The COVID-19 Cases, Deaths, and Tests by Day dataset contains cases and test data by date of sample submission. The death data are by date of death. This dataset is updated daily and contains information back to the beginning of the pandemic. The data can be found at https://data.ct.gov/Health-and-Human-Services/COVID-19-Cases-Deaths-and-Tests-by-Day/g9vi-2ahj.
The COVID-19 State Metrics dataset contains over 93 columns of data. This dataset is updated daily and currently contains information starting June 21, 2022 to the present. The data can be found at https://data.ct.gov/Health-and-Human-Services/COVID-19-State-Level-Data/qmgw-5kp6 .
The COVID-19 County Metrics dataset contains 25 columns of data. This dataset is updated daily and currently contains information starting June 16, 2022 to the present. The data can be found at https://data.ct.gov/Health-and-Human-Services/COVID-19-County-Level-Data/ujiq-dy22 .
The COVID-19 Town Metrics dataset contains 16 columns of data. This dataset is updated daily and currently contains information starting June 16, 2022 to the present. The data can be found at https://data.ct.gov/Health-and-Human-Services/COVID-19-Town-Level-Data/icxw-cada . To protect confidentiality, if a town has fewer than 5 cases or positive NAAT tests over the past 7 days, those data will be suppressed.
COVID-19 cases and associated deaths that have been reported among Connecticut residents, broken down by race and ethnicity. All data in this report are preliminary; data for previous dates will be updated as new reports are received and data errors are corrected. Deaths reported to the either the Office of the Chief Medical Examiner (OCME) or Department of Public Health (DPH) are included in the COVID-19 update.
The following data show the number of COVID-19 cases and associated deaths per 100,000 population by race and ethnicity. Crude rates represent the total cases or deaths per 100,000 people. Age-adjusted rates consider the age of the person at diagnosis or death when estimating the rate and use a standardized population to provide a fair comparison between population groups with different age distributions. Age-adjustment is important in Connecticut as the median age of among the non-Hispanic white population is 47 years, whereas it is 34 years among non-Hispanic blacks, and 29 years among Hispanics. Because most non-Hispanic white residents who died were over 75 years of age, the age-adjusted rates are lower than the unadjusted rates. In contrast, Hispanic residents who died tend to be younger than 75 years of age which results in higher age-adjusted rates.
The population data used to calculate rates is based on the CT DPH population statistics for 2019, which is available online here: https://portal.ct.gov/DPH/Health-Information-Systems--Reporting/Population/Population-Statistics.
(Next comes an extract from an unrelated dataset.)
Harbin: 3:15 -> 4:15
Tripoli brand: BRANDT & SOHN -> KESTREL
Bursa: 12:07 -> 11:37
Prior to 5/10/2021, the population estimates from 2018 were used.
Rates are standardized to the 2000 US Millions Standard population (data available here: https://seer.cancer.gov/stdpopulations/). Standardization was done using 19 age groups (0, 1-4, 5-9, 10-14, ..., 80-84, 85 years and older). More information about direct standardization for age adjustment is available here: https://www.cdc.gov/nchs/data/statnt/statnt06rv.pdf
Categories are mutually exclusive. The category “multiracial” includes people who answered ‘yes’ to more than one race category. Counts may not add up to total case counts as data on race and ethnicity may be missing. Age adjusted rates calculated only for groups with more than 20 deaths. Abbreviation: NH=Non-Hispanic.
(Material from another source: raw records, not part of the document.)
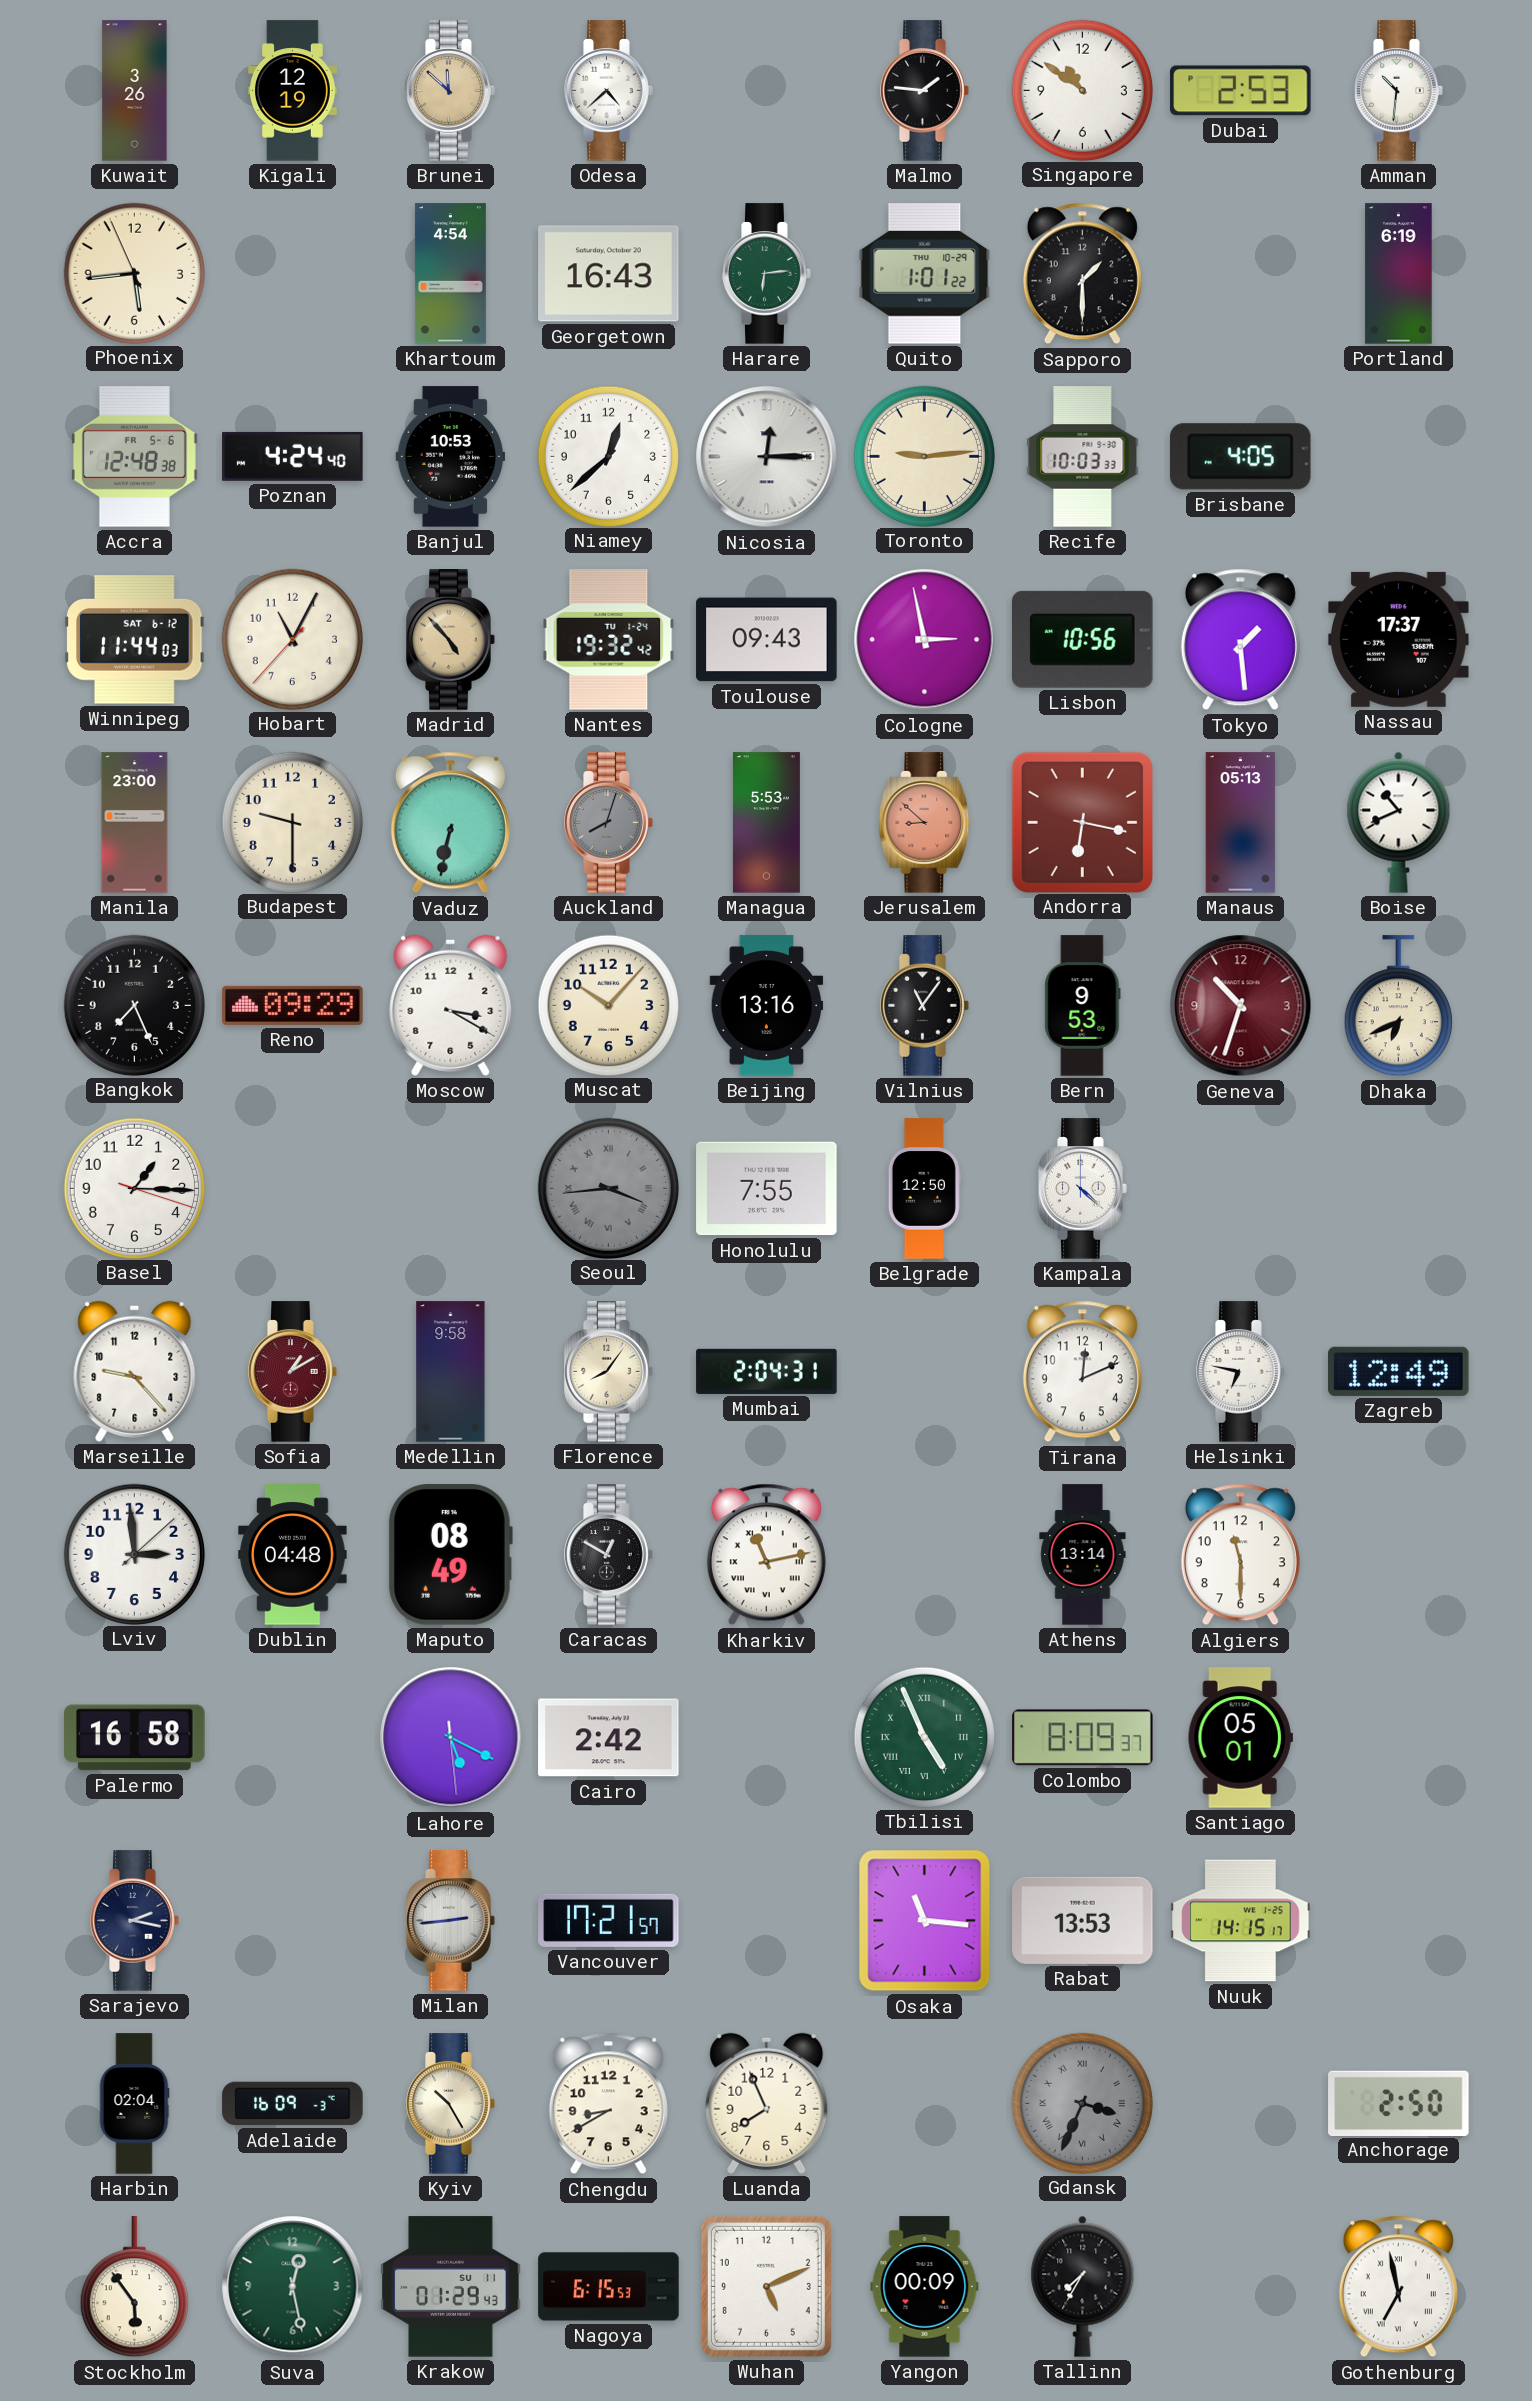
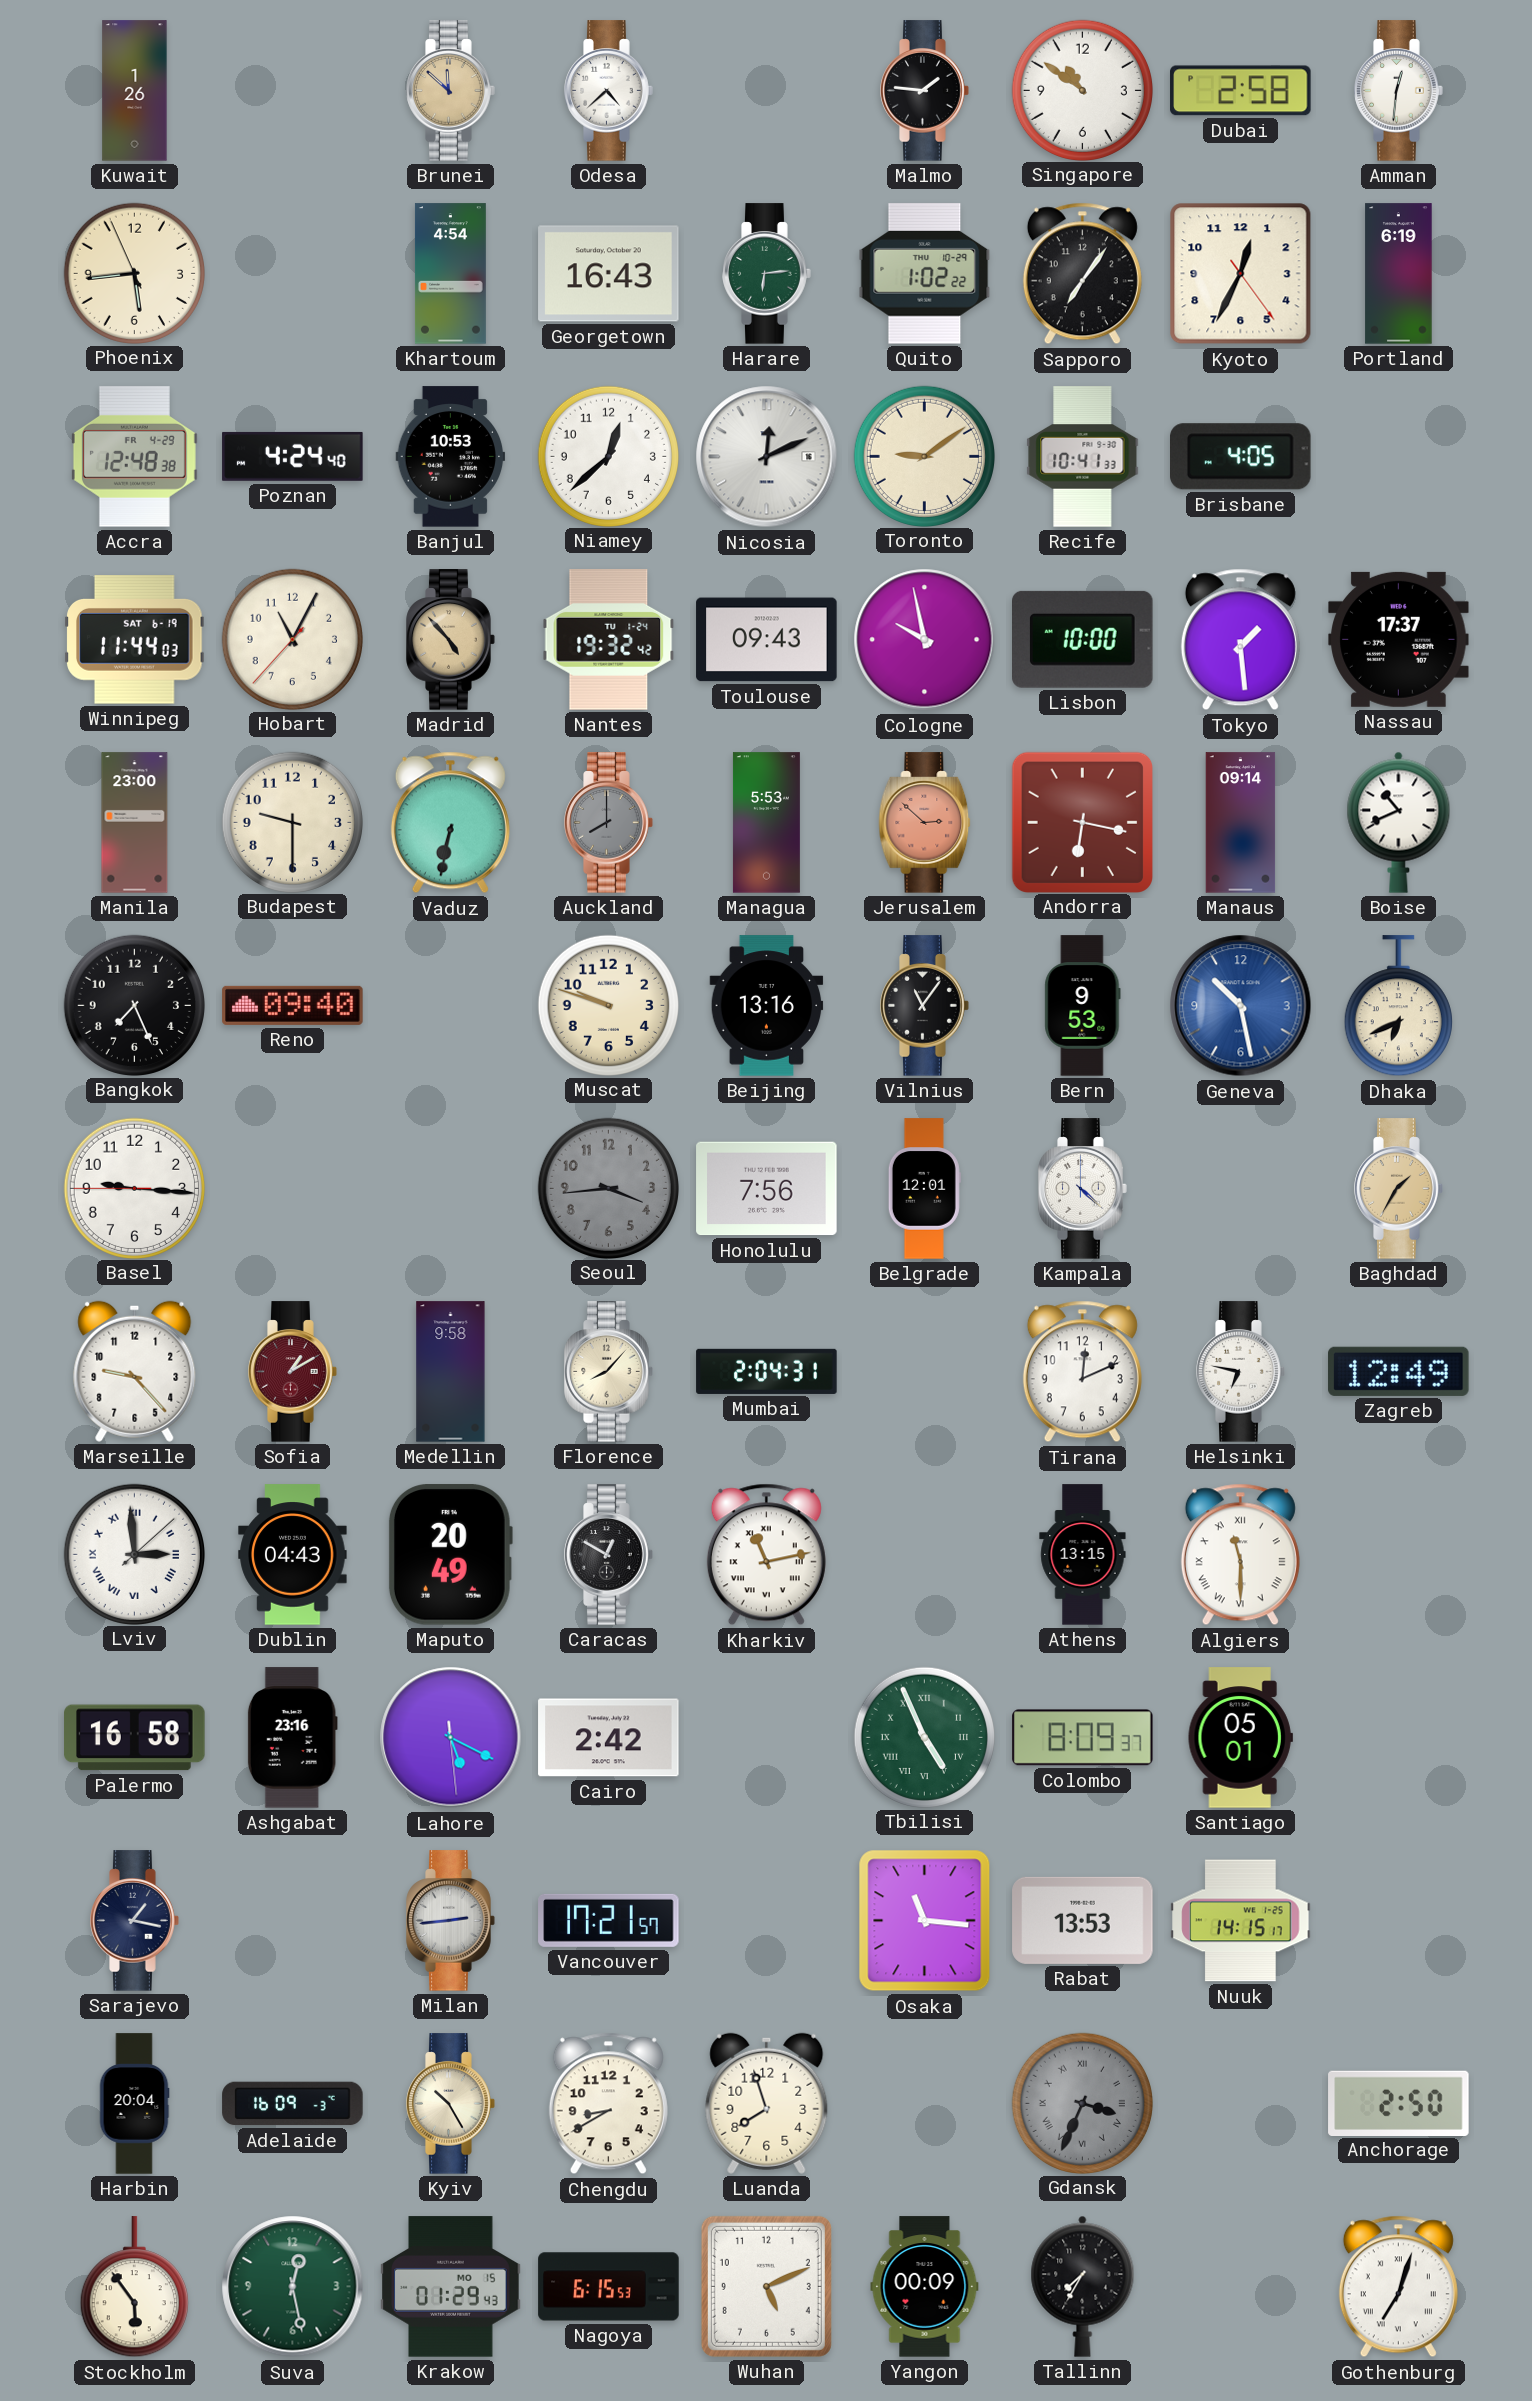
Kuwait: 3:26 -> 1:26
Kigali: 12:19 -> none
Dubai: 2:53 -> 2:58
Amman: 10:31 -> 12:31
Quito: 1:01 -> 1:02
Sapporo: 1:30 -> 7:06
Kyoto: none -> 12:34
Accra date: FR 5-6 -> FR 4-29
Nicosia: 12:15 -> 12:11
Toronto: 9:14 -> 9:09
Recife: 10:03 -> 10:41
Winnipeg date: SAT 6-12 -> SAT 6-19
Cologne: 2:58 -> 9:58
Lisbon: 10:56 -> 10:00
Auckland: 8:03 -> 8:00
Jerusalem: 8:52 -> 2:52
Manaus: 05:13 -> 09:14
Reno: 09:29 -> 09:40
Moscow: 3:20 -> none
Muscat: 10:07 -> 9:48
Geneva: 10:33 -> 10:28
Geneva dial: burgundy -> blue
Basel: 1:15 -> 9:15
Seoul numerals: Roman -> Arabic
Honolulu: 7:55 -> 7:56
Belgrade: 12:50 -> 12:01
Baghdad: none -> 1:35
Florence: 8:06 -> 8:07
Lviv numerals: Arabic -> Roman
Dublin: 04:48 -> 04:43
Maputo: 08:49 -> 20:49
Athens: 13:14 -> 13:15
Algiers numerals: Arabic -> Roman
Ashgabat: none -> 23:16
Sarajevo: 2:17 -> 1:17
Harbin: 02:04 -> 20:04
Luanda: 7:56 -> 7:57
Krakow date: SU 11 -> MO 15
Gothenburg: 6:58 -> 7:03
Data on Connecticut deaths were obtained from the Connecticut Deaths Registry maintained by the DPH Office of Vital Records. Cause of death was determined by a death certifier (e.g., physician, APRN, medical examiner) using their best clinical judgment. Additionally, all COVID-19 deaths, including suspected or related, are required to be reported to OCME. On April 4, 2020, CT DPH and OCME released a joint memo to providers and facilities within Connecticut providing guidelines for certifying deaths due to COVID-19 that were consistent with the CDC’s guidelines and a reminder of the required reporting to OCME.25,26 As of July 1, 2021, OCME had reviewed every case reported and performed additional investigation on about one-third of reported deaths to better ascertain if COVID-19 did or did not cause or contribute to the death. Some of these investigations resulted in the OCME performing postmortem swabs for PCR testing on individuals whose deaths were suspected to be due to COVID-19, but antemortem diagnosis was unable to be made.31 The OCME issued or re-issued about 10% of COVID-19 death certificates and, when appropriate, removed COVID-19 from the death certificate. For standardization and tabulation of mortality statistics, written cause of death statements made by the certifiers on death certificates are sent to the National Center for Health Statistics (NCHS) at the CDC which assigns cause of death codes according to the International Causes of Disease 10th Revision (ICD-10) classification system.25,26 COVID-19 deaths in this report are defined as those for which the death certificate has an ICD-10 code of U07.1 as either a primary (underlying) or a contributing cause of death. More information on COVID-19 mortality can be found at the following link: https://portal.ct.gov/DPH/Health-Information-Systems--Reporting/Mortality/Mortality-Statistics
Data are subject to future revision as reporting changes.
Starting in July 2020, this dataset will be updated every weekday.
Additional notes: A delay in the data pull schedule occurred on 06/23/2020. Data from 06/22/2020 was processed on 06/23/2020 at 3:30 PM. The normal data cycle resumed with the data for 06/23/2020.
A network outage on 05/19/2020 resulted in a change in the data pull schedule. Data from 5/19/2020 was processed on 05/20/2020 at 12:00 PM. Data from 5/20/2020 was processed on 5/20/2020 8:30 PM. The normal data cycle resumed on 05/20/2020 with the 8:30 PM data pull. As a result of the network outage, the timestamp on the datasets on the Open Data Portal differ from the timestamp in DPH's daily PDF reports.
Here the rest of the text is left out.